The Teatro Patologico Association of Rome will travel to Africa at the end of September to stage a single performance of the great classical tragedy Medea at the Market Theatre in Johannesburg. The performance, which will be staged thanks to the collaboration with the Italian Cultural Institute, will see the disabled youths of the Italian theatre company act on stage alongside professional actors.

The central element of this production is the deep-set relationship between body, language and music: the body becomes the main instrument of communication while language and original music scores rotate around the bodily and spiritual ties that are created with the bodies of the actors.

The collaboration between The Market Theatre and the Teatro Patologico will not stop at the two performances of Medea on 27 and 28 September.
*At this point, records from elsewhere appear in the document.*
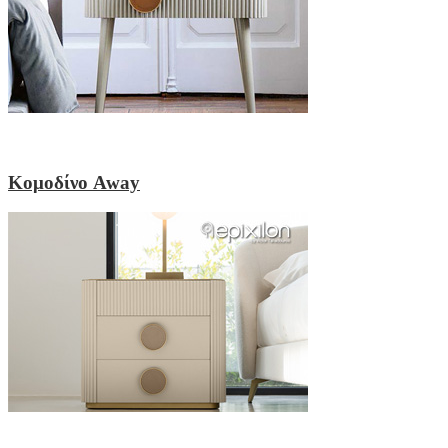
Κομοδίνο Away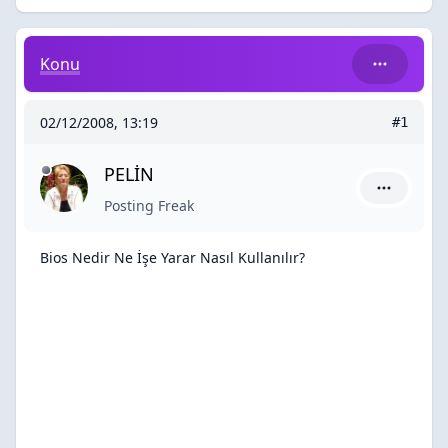
Bios Nedir Ne İşe Yarar Nasıl Kullanılır?
Konu
02/12/2008, 13:19
#1
PELİN
PELİN için
Posting Freak
Bios Nedir Ne İşe Yarar Nasıl Kullanılır?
On Sunday, 29 September, the Theatre will also stage a performance of William Shakespeare’s Titus Andronicus, the fruit of a workshop that the Italian theatre company will conduct with Little Eden, an association dedicated to people with intellectual and physical disabilities. The Italian actors will act together with a restricted group of guests of the South African Society and, partially following a script, the actors will engage the different characters to talk, mixing original texts with improvised lines.

In the artistic and theatrical conception of the Teatro Patologico, led by art director Dario D’Ambrosi, the theatre not only represents a form of therapy but also an opportunity to express oneself artistically and emotionally, a stimulating place of aggregation and education in which to seriously act while having fun, where disabled actors can finally feel and be the true protagonists of the scene. For the Italian theatre company, the word “pathological” – from the ancient Greek “pathos”, meaning both “passion” and “disease” – can be traced back to the original roots of theatre arts.